その冒険者ギルドは酒場にもなっているのか、よく西部劇によくでる顔と足元が見えるタイプのドアであり中に入っていくと案の定一斉に視線を集める展開になる。
まぁ異世界ものならではのテンプレみたいなものだし、いちいち気にしていたら切りがないわよね。
あっ!張り紙の張られた掲示板がある!やっぱり定番なんだねアレ。
私たちは取り敢えずカウンターへと向かう。
「えらい美人が来たな。」
「それも双子だ」
「なかなかの上物だな。」
「依頼人かあいつらは?」
「あの先頭に歩いている方、アレ目が見えないのか?」
「それにしては淀みのない歩きだな。」
「だがくっついて歩いている方はなんか愛嬌があって可愛いな。」
「ああどっちも良いものだな。」
ふむ、どうやら注目されてるみたいだけど異形の類いような扱いではなさそうね。
ただ中の広さと比べて人の数は少ない、あの演説の方へと人が流れたのかな。
まぁ問題無さそうだし、異世界に来たらやはりアレが欲しいでしょう。
私はカウンターにいる受付嬢の前に立つ。
「ようこそ冒険者ギルドへ、依頼ですか?」
「いいえ、依頼ではないわ冒険者として登録をお願い。」
「おいおい嘘だろ?」
「あんな可憐なお嬢ちゃんが冒険者なんて何の冗談だ?」
「けど外の連中よりは俺はこっちの方が興味ある。」
「なんか面白そうな予感がするぜ!」
周りがザワついたわね。
「えっと過酷ですよ?冒険者は、登録するだけなら見習いということで問題ないですが一定期間活躍しないと登録抹消されてしまいますよ?」
「ええ、問題ないわ。それより私たちはここで職業に就きたいのよ」
そう一応気にしているんだからね、私のステータスの職業が無職なのは。
これ鑑定で分かったことだけどゲームとかでよくあるジョブやクラスと呼ばれるそのものであり、様々な恩恵が身に付く定番のものなのよ。
でその職業に就くダー○神殿みたいな施設があるのは、瞑眼で判明したけどこの冒険者ギルドなのよね。
受付嬢は私の言葉を聞いて神妙な顔で私たちに心配をかねた警告をする。
「その場合ですと飛び級の試験に挑むことになりますが危険ですよ?
それに怪我などされてもこちらは責任は負えませんが本当に宜しいのですか?」
受付嬢の話ではまず見習いと呼ばれる一番下のGランクからはじめ、研修と冒険者のいろはを教わったあと将来性を見極めるために試験管と模擬戦を行い、認められてFランクに階級が上がったあと初めて職業に就くことができると言う。

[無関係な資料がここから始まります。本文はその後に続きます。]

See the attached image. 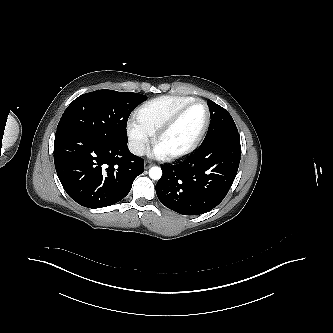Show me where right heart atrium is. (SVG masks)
Segmentation results:
<instances>
[{
    "label": "right heart atrium",
    "mask_w": 333,
    "mask_h": 333,
    "mask_svg": "<svg viewBox=\"0 0 333 333\" xmlns=\"http://www.w3.org/2000/svg\"><path fill=\"white\" fill-rule=\"evenodd\" d=\"M126 131L131 151L136 155L143 154L149 144L151 134L136 118L127 121Z\"/></svg>",
    "instance_id": "d8ad5b80"
}]
</instances>
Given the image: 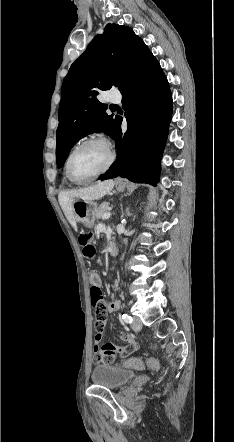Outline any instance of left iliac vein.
Listing matches in <instances>:
<instances>
[{"label": "left iliac vein", "mask_w": 234, "mask_h": 442, "mask_svg": "<svg viewBox=\"0 0 234 442\" xmlns=\"http://www.w3.org/2000/svg\"><path fill=\"white\" fill-rule=\"evenodd\" d=\"M131 327L135 331L140 330L142 328V322H141L140 318L134 317L133 321L131 323Z\"/></svg>", "instance_id": "4c4485c4"}]
</instances>
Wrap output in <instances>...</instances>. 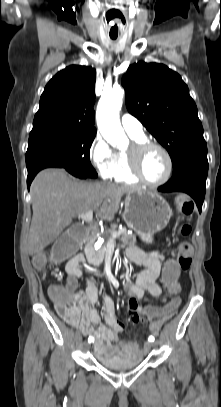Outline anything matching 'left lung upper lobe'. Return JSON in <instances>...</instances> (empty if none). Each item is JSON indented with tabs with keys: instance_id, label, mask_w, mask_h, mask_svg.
I'll list each match as a JSON object with an SVG mask.
<instances>
[{
	"instance_id": "left-lung-upper-lobe-1",
	"label": "left lung upper lobe",
	"mask_w": 221,
	"mask_h": 407,
	"mask_svg": "<svg viewBox=\"0 0 221 407\" xmlns=\"http://www.w3.org/2000/svg\"><path fill=\"white\" fill-rule=\"evenodd\" d=\"M126 106L167 149L173 169L207 153L197 107L181 76L163 64L139 62L122 78Z\"/></svg>"
}]
</instances>
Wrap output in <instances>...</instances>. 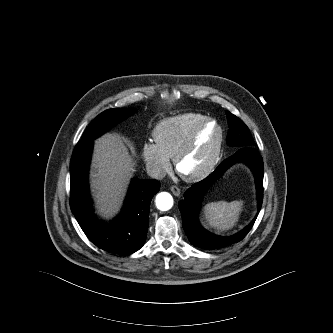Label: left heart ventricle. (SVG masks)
Instances as JSON below:
<instances>
[{"label":"left heart ventricle","mask_w":333,"mask_h":333,"mask_svg":"<svg viewBox=\"0 0 333 333\" xmlns=\"http://www.w3.org/2000/svg\"><path fill=\"white\" fill-rule=\"evenodd\" d=\"M218 139L217 127H205L198 136L196 144L181 164L183 172L191 174L202 169L213 155Z\"/></svg>","instance_id":"1"}]
</instances>
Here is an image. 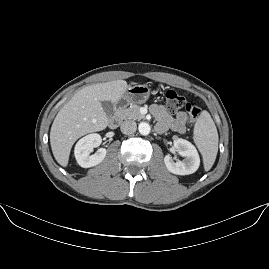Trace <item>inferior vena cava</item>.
I'll use <instances>...</instances> for the list:
<instances>
[{
	"label": "inferior vena cava",
	"mask_w": 269,
	"mask_h": 269,
	"mask_svg": "<svg viewBox=\"0 0 269 269\" xmlns=\"http://www.w3.org/2000/svg\"><path fill=\"white\" fill-rule=\"evenodd\" d=\"M136 128V122L133 120H125L120 127L123 134H132L136 131Z\"/></svg>",
	"instance_id": "obj_1"
}]
</instances>
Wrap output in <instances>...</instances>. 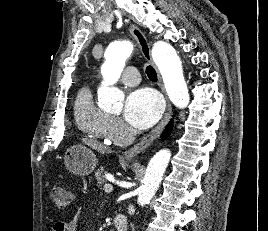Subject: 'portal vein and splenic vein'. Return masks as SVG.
I'll return each instance as SVG.
<instances>
[{
	"instance_id": "18ae733b",
	"label": "portal vein and splenic vein",
	"mask_w": 268,
	"mask_h": 231,
	"mask_svg": "<svg viewBox=\"0 0 268 231\" xmlns=\"http://www.w3.org/2000/svg\"><path fill=\"white\" fill-rule=\"evenodd\" d=\"M104 191H105V193H111L113 191V186L109 183L105 184Z\"/></svg>"
}]
</instances>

で話に出たこの飛び級の試験はいきなり試験管と模擬戦を行うものであり、この方法なら実力さえあれば最高でDランクまでなら認められる。
それより上は実際の功績と人格が求められると言う。
「ええ構わないわ、すぐにできるかしら?」
「わかりました、ではこちらに」
「おいおいマジかよあいつら行きやがった」
「なぁ賭けしねぇか?」
「賭けになるのか?ここの試験管強すぎんだろ?」
「まぁ暇潰しみたいなもんだし適当に賭けるがな」
やはり色々言われているがどうも本当に暇を潰すみたいな気だるげな感じが少し気になるが
私たちは別室にある、ちょっとした道場みたいな広い部屋に移動した。
「それでは少々お待ちください、今試験管をお呼びしますので」
受付嬢は部屋から出ていき、私たち二人だけになった。
「さてと、どうしよかな」
私は少し悩んでいた、勿論それは模擬戦だ。
ただそれはどうやって勝つかではなく、どうやって戦うかだ。
いや勝つことだけ考えれば勝てるだろう。
問題はどうやって加減と玄人の負担を減らせるかだ。
さすがに盗賊どもに使ったあの液体窒素のウォーターカッターと玄人魔法は強すぎる。
それに色々とやって分かったことだけど、どうもこの玄人魔法は創作系よりも戦闘系の方が負担が大きいことに気づいた。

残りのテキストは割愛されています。